Pela
simples circunstância de ter preopinado sobre o tema concreto de uma das
palestras agendadas para a comemoração do centenário do “Liceu Nacional de Cabo
Verde”, obliterei, ou adiei, o momento de manifestar publicamente o meu apreço de
cidadão por aqueles que aceitaram assumir a organização desse evento em nome da
nação cabo-verdiana. Por isso, faço-o agora, com o sentimento de orgulho e
gratidão de que não pode abdicar nenhum conterrâneo.
Quando,
no meu texto (1), focalizei a atenção num excerto da entrevista de Amiro Faria
para extrair elementos estruturantes da minha argumentação, poderá ter passado
a ideia de que pretendi conflituar ou afrontar as intenções que o meu ilustre
conterrâneo propugna para o êxito da comemoração. Mas não, longe de mim
semelhante propósito; tal seria absurdo, tanto mais que as suas palavras
serviram-me apenas como função veicular. O meu objectivo era, e é, tão-só, o
tema da palestra que se propõe Leão Lopes, não por discordar da temática em si
− Liceu
Gil Eanes, Consciencialização Política e Resistência Colonial, O caso
“Semente de Manga”− mas por entender que é um exagero considerar o
antigo reitor um caso paradigmático da repressão colonial. Mas sobre este tema
voltarei mais adiante. Impõe-se é desde já assinalar que, como todo o
cabo-verdiano, tenho Amiro Faria em alta consideração cívica, por aquilo que
representa como cidadão e por tudo o que tem dado ao nosso país, como o atesta
a actividade pública que já exerceu com comprovada competência e as valiosas
ideias que tem exprimido sobre várias matérias de interesse colectivo.
Na
verdade, reitero a minha absoluta discordância com a ideia de trazer o alegado
“Caso Semente de Manga” para o pelourinho da fustigação pública.
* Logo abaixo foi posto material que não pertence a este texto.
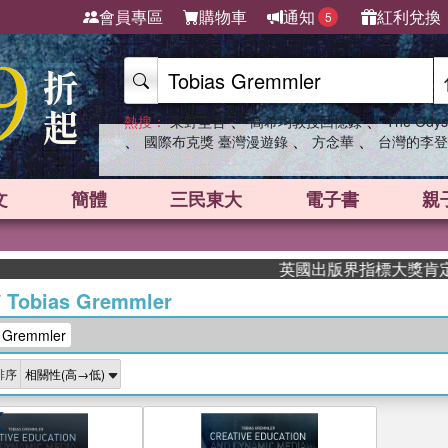
會員專區
購物車
通知
紅利兌換
5
、
、
熱搜：
東野圭吾
高希均教授回憶錄
The Odys
、
、
、
國際布克獎 臺灣漫遊錄
方念華
台灣的李登
文
簡體
三民東大
電子書
親
英國出版界指標大獎肯定！A.
/
Tobias Gremmler
Gremmler
排序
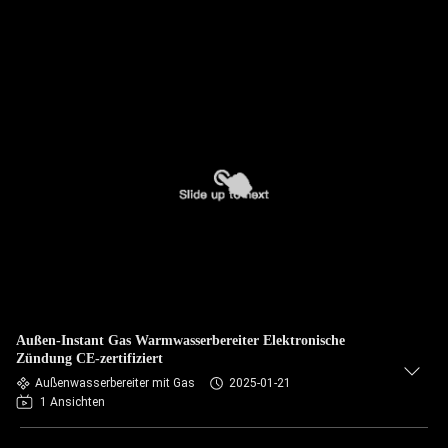
Außen-Instant Gas Warmwasserbereiter Elektronische
Zündung CE-zertifiziert
Außenwasserbereiter mit Gas
2025-01-21
1 Ansichten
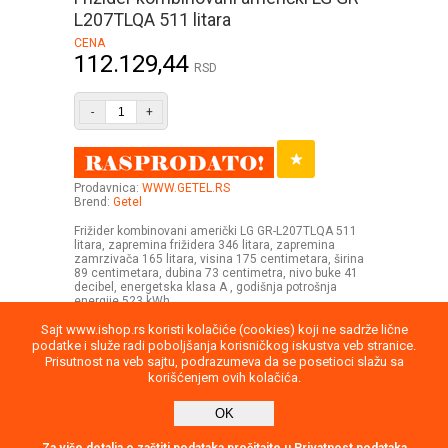
L207TLQA 511 litara
CENA
112.129,44
RSD
-
+
Prodavnica:
WWW.GETEL.RS
Brend:
Getel
Frižider kombinovani američki LG GR-L207TLQA 511
litara, zapremina frižidera 346 litara, zapremina
zamrzivača 165 litara, visina 175 centimetara, širina
89 centimetara, dubina 73 centimetra, nivo buke 41
decibel, energetska klasa A , godišnja potrošnja
energije 523 kWh
Sajt www.ishop.rs koristi kolačiće (cookies) koji ne sadrže lične
podatke i služe radi poboljšanja korisničkog iskustva veb stranice.
Prisutnost na veb sajtu, podrazumeva da se posetioci slažu sa
korišćenjem ovih kolačića.
Uputstvo
Povraćaj robe
Saobraznost
OK
Privatnost podataka
Kontakt
report
Direktna poruka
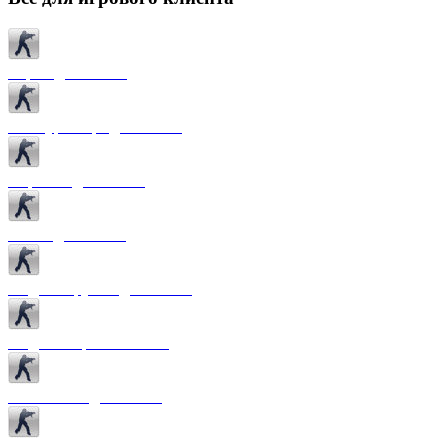
Карты для CS 1.6
Текстуры карт для CS 1.6
Спрайты для CS 1.6
Патчи для CS 1.6
Модели оружия для CS 1.6
Модели игроков CS 1.6
Темы меню для CS 1.6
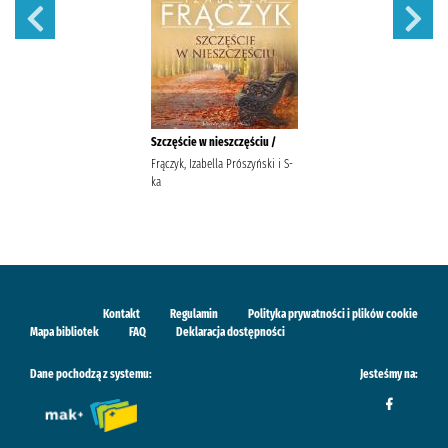
Szczęście w nieszczęściu /
Frączyk, Izabella Prószyński i S-
ka
Kontakt
Regulamin
Polityka prywatności i plików cookie
Mapa bibliotek
FAQ
Deklaracja dostępności
Dane pochodzą z systemu:
Jesteśmy na:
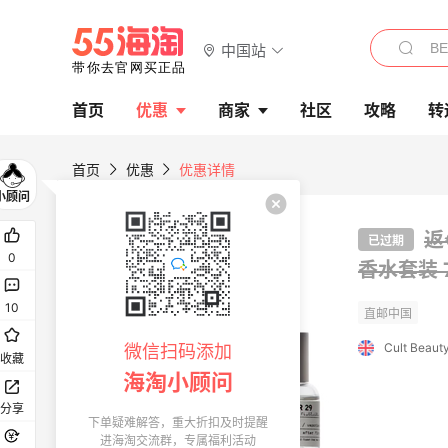
中国站
首页
优惠
商家
社区
攻略
转
首页
优惠
优惠详情
返
已过期
0
香水套装 7
10
Cult Beaut
微信扫码添加
收藏
海淘小顾问
分享
下单疑难解答，重大折扣及时提醒
进海淘交流群，专属福利活动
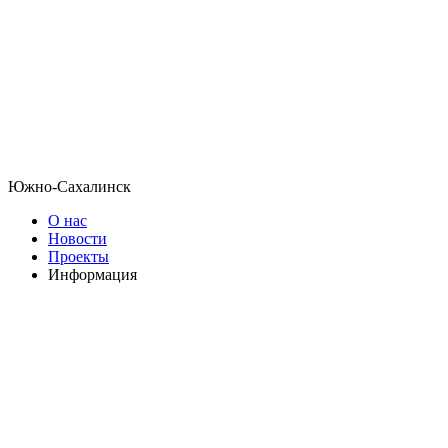
Южно-Сахалинск
О нас
Новости
Проекты
Информация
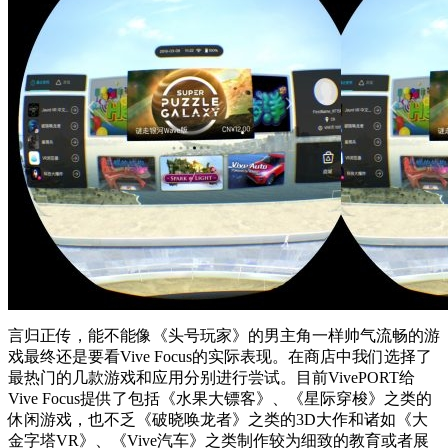
言归正传，能不能像《头号玩家》的男主角一样帅气流畅的游
戏最终还是要看Vive Focus的实际表现。在商店中我们选择了
最热门的几款游戏和应用分别进行尝试。目前VivePORT给
Vive Focus提供了包括《水果大镖客》、《星际穿梭》之类的
休闲游戏，也不乏《破晓唤龙者》之类的3D大作和诸如《大
金字塔VR》、《Vive汽车》之类制作较为细致的教育或者展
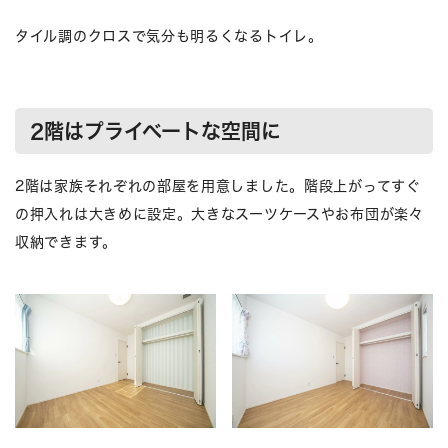
タイル調のクロスで気分も明るくなるトイレ。
2階はプライベートな空間に
2階は家族それぞれの部屋を用意しました。階段上がってすぐ
の押入れは大きめに設定。大きなスーツケースやお布団が楽々
収納できます。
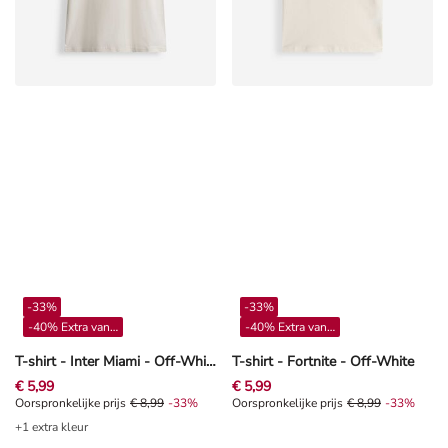
-33%
-33%
-40% Extra vanaf 4**
-40% Extra vanaf 4**
T-shirt - Inter Miami - Off-White
T-shirt - Fortnite - Off-White
€ 5,99
€ 5,99
Oorspronkelijke prijs € 8,99, Korting -33%
Oorspronkelijke prijs
€ 8,99
-33%
Oorspronkelijke prijs € 8,99, Kort
Oorspronkelijke prijs
€ 8,99
-33%
+1 extra kleur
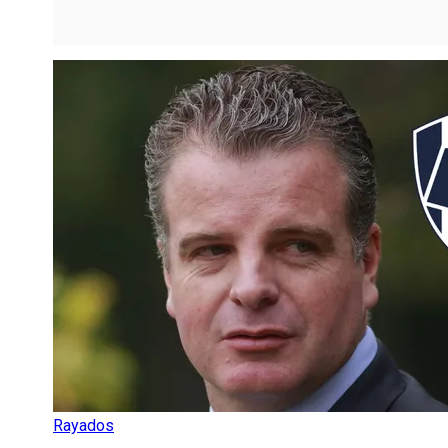
Rayados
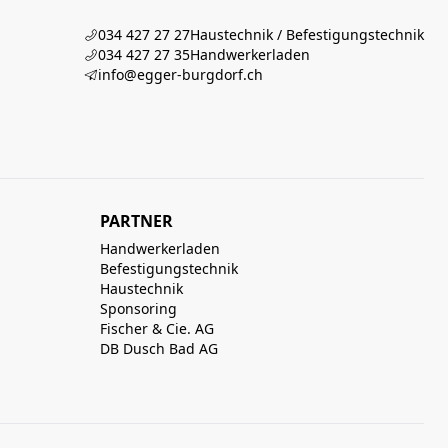
034 427 27 27
Haustechnik / Befestigungstechnik
034 427 27 35
Handwerkerladen
info@egger-burgdorf.ch
PARTNER
Handwerkerladen
Befestigungstechnik
Haustechnik
Sponsoring
Fischer & Cie. AG
DB Dusch Bad AG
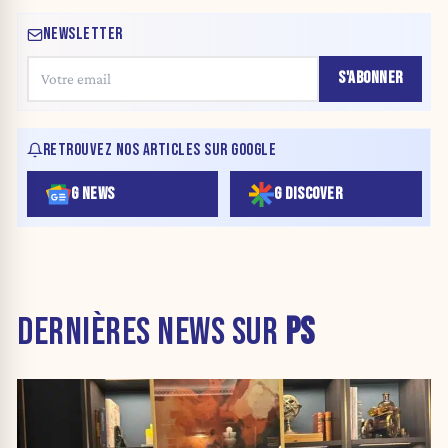
NEWSLETTER
S'ABONNER
RETROUVEZ NOS ARTICLES SUR GOOGLE
G NEWS
G DISCOVER
DERNIÈRES NEWS SUR
PS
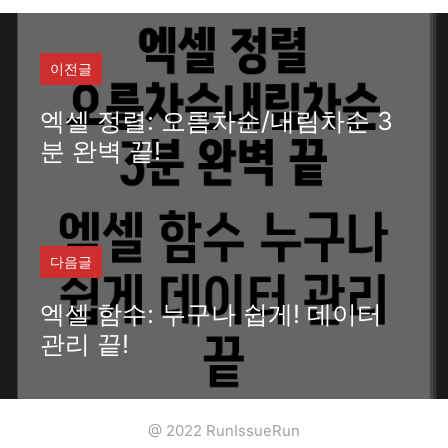
이전글
엑셀 정렬: 오름차순/내림차순 3
분 완벽 끝!
다음글
엑셀 함수: 누구나 쉽게! 데이터
관리 끝!
@ 2022 RunIssueRun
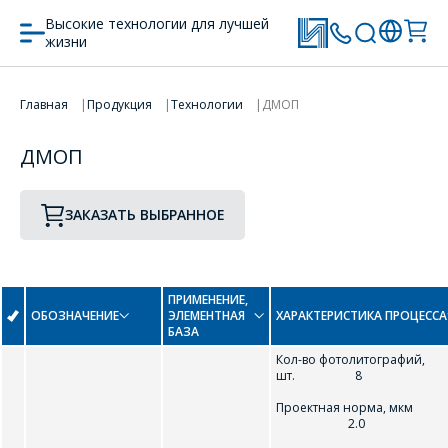
Высокие технологии для лучшей
жизни
ПЕРЕЙТИ В КОРЗИНУ
Главная
Продукция
Технологии
ДМОП
ПРОДОЛЖИТЬ ПОКУПКИ
ДМОП
ЗАКАЗАТЬ ВЫБРАННОЕ
ПРИМЕНЕНИЕ,
ОБОЗНАЧЕНИЕ
ЭЛЕМЕНТНАЯ
ХАРАКТЕРИСТИКА ПРОЦЕССА
БАЗА
Кол-во фотолитографий,
шт. 8
Проектная норма, мкм
2.0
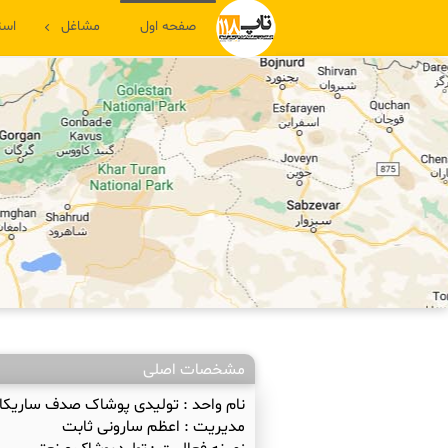
صفحه اول
مشاغل
است
مشخصات اصلی
نام واحد :
تولیدی پوشاک صدف ساریکا
مدیریت :
اعظم سارونی ثابت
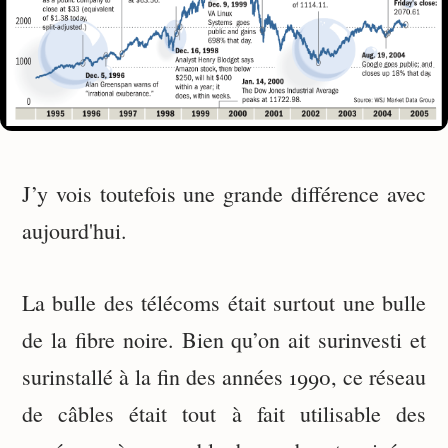
J’y vois toutefois une grande différence avec
aujourd'hui.
La bulle des télécoms était surtout une bulle
de la fibre noire. Bien qu’on ait surinvesti et
surinstallé à la fin des années 1990, ce réseau
de câbles était tout à fait utilisable des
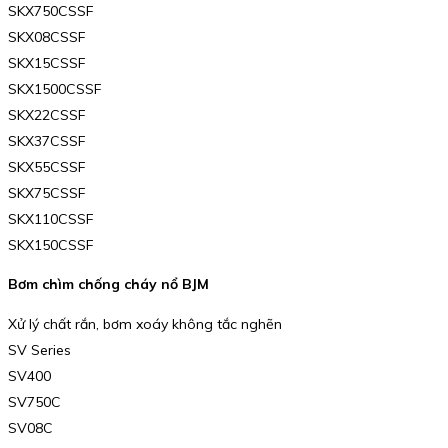
SKX750CSSF
SKX08CSSF
SKX15CSSF
SKX1500CSSF
SKX22CSSF
SKX37CSSF
SKX55CSSF
SKX75CSSF
SKX110CSSF
SKX150CSSF
Bơm chìm chống cháy nổ BJM
Xử lý chất rắn, bơm xoáy không tắc nghẽn
SV Series
SV400
SV750C
SV08C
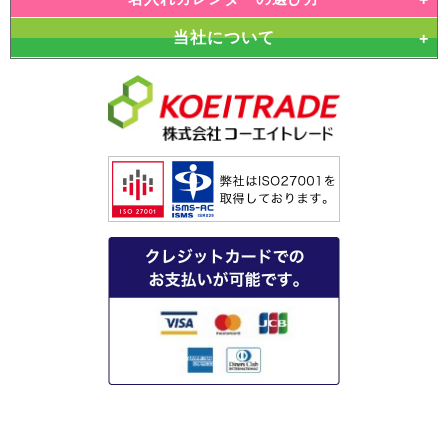
当社について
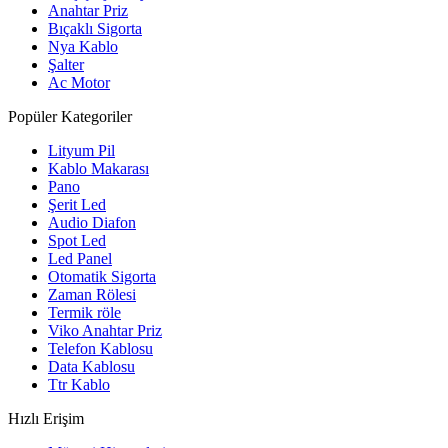
Anahtar Priz
Bıçaklı Sigorta
Nya Kablo
Şalter
Ac Motor
Popüler Kategoriler
Lityum Pil
Kablo Makarası
Pano
Şerit Led
Audio Diafon
Spot Led
Led Panel
Otomatik Sigorta
Zaman Rölesi
Termik röle
Viko Anahtar Priz
Telefon Kablosu
Data Kablosu
Ttr Kablo
Hızlı Erişim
Não o faço por
estar mandatado para defender ou justificar o professor Antero Simões, que não
deve sequer imaginar o que escrevo e torno público. E enganar-se-á redondamente
quem possa supor nas minhas palavras outra servidão que não aos ditames da
minha consciência. É exactamente por eu ser também usufrutuário do legado
cultural que o liceu Gil Eanes representa, que me julgo no direito de emitir
uma opinião própria sobre o caso. Faço-o com o distanciamento temporal indispensável
a uma avaliação fria e objectiva dos factos, conforme aconselha Foucault no seu
conceito de Problematização. E também com a autonomia intelectual e moral que
desprenda a minha narrativa de qualquer tutela, seja ela política, seja ela
determinada por qualquer preconceito, modismo ou corrente de opinião. Eu
julgava o Antero Simões já fora do mundo dos vivos até ter tido um contacto com
ele por mera casualidade e conforme expliquei no artigo anterior. O que, de
facto, me surpreendeu foi notar-lhe um renovo de alma quando soube que um
antigo aluno cabo-verdiano quis saber do seu destino.
Ora,
é por estar em causa a dialéctica dos meios e dos fins que me permiti
questionar se, de facto, o “Caso Semente de Manga” deve ser ressuscitado na
comemoração do centenário. Eu julgo que não porque reafirmo que o professor foi
mais vítima das circunstâncias do que o tal carrasco com que foi conotado. É
que para mim ele foi mal escolhido para reitor, e pior ainda se a intenção foi mesmo
incumbi-lo de uma “missão especial”, como é suposto. Não tinha idade e
experiência suficientes para o cargo e faltavam-lhe sobretudo requisitos
naturais de liderança, assim como uma estrutura psicológica ou emocional adequada.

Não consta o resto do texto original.